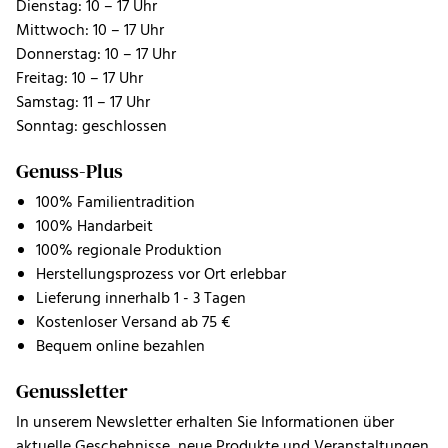
Dienstag: 10 – 17 Uhr
Mittwoch: 10 – 17 Uhr
Donnerstag: 10 – 17 Uhr
Freitag: 10 – 17 Uhr
Samstag: 11 – 17 Uhr
Sonntag: geschlossen
Genuss-Plus
100% Familientradition
100% Handarbeit
100% regionale Produktion
Herstellungsprozess vor Ort erlebbar
Lieferung innerhalb 1 - 3 Tagen
Kostenloser Versand ab 75 €
Bequem online bezahlen
Genussletter
In unserem Newsletter erhalten Sie Informationen über
aktuelle Geschehnisse, neue Produkte und Veranstaltungen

◆ **What you have to do**
Without the pictures, retype each line of the records above exactly.

◆ **Final answer**
Dienstag: 10 – 17 Uhr
Mittwoch: 10 – 17 Uhr
Donnerstag: 10 – 17 Uhr
Freitag: 10 – 17 Uhr
Samstag: 11 – 17 Uhr
Sonntag: geschlossen
Genuss-Plus
100% Familientradition
100% Handarbeit
100% regionale Produktion
Herstellungsprozess vor Ort erlebbar
Lieferung innerhalb 1 - 3 Tagen
Kostenloser Versand ab 75 €
Bequem online bezahlen
Genussletter
In unserem Newsletter erhalten Sie Informationen über
aktuelle Geschehnisse, neue Produkte und Veranstaltungen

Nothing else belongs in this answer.